Stored data entries
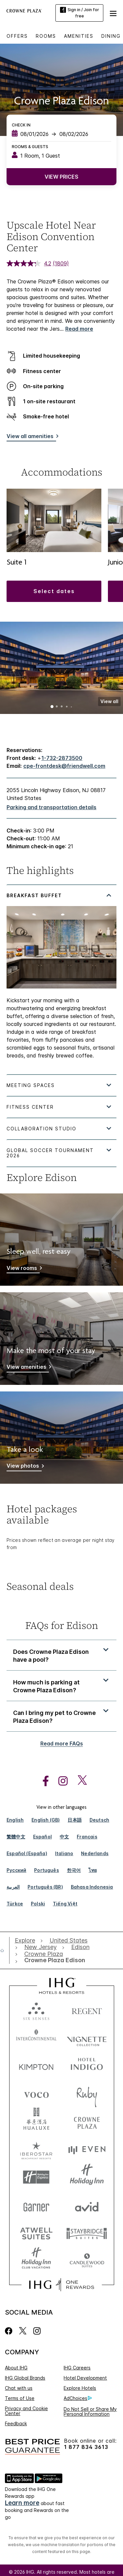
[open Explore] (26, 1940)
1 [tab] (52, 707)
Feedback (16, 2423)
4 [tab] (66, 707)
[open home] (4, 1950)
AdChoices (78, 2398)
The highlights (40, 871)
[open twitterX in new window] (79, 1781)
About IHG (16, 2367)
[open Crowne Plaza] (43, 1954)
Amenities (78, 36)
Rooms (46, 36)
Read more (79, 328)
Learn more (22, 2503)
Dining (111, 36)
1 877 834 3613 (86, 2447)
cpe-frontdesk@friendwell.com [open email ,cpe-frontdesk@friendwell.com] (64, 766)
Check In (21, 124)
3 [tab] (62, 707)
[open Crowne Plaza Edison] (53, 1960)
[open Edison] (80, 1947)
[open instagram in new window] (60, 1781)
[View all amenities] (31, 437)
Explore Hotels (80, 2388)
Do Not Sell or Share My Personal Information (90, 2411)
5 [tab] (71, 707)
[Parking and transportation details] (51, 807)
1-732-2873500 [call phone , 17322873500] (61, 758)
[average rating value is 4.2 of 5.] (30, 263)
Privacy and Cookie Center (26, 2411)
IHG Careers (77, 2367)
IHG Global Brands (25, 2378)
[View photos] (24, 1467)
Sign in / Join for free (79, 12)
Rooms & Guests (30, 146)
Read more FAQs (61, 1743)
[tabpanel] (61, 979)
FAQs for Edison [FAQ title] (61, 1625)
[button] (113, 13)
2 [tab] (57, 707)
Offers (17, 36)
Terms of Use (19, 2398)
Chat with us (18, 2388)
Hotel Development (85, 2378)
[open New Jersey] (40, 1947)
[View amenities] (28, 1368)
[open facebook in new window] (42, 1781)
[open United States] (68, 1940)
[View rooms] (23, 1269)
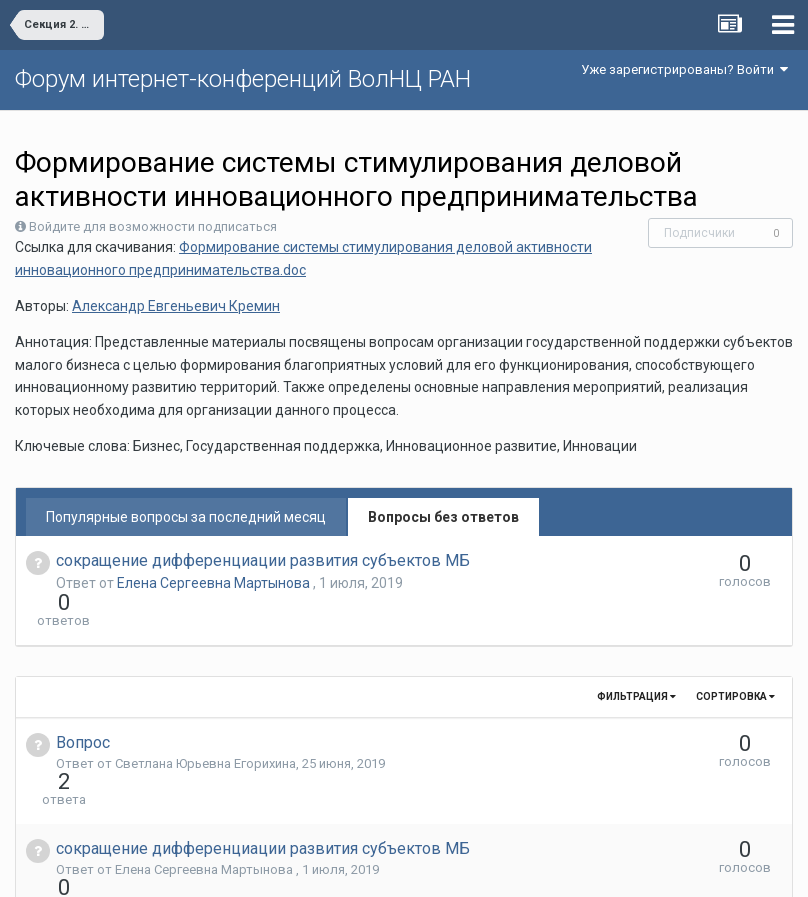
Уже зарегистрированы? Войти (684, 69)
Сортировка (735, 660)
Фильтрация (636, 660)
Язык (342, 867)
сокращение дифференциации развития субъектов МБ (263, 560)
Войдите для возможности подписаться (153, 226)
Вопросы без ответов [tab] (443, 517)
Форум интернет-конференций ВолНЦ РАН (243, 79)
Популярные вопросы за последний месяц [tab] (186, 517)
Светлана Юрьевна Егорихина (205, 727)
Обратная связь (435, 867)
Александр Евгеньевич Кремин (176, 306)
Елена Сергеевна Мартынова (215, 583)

#### WHAT TO DO:
For the word "Crowne", return every line of the records that holds it.

#### WRITTEN SOLUTION:
[open Crowne Plaza] (43, 1954)
[open Crowne Plaza Edison] (53, 1960)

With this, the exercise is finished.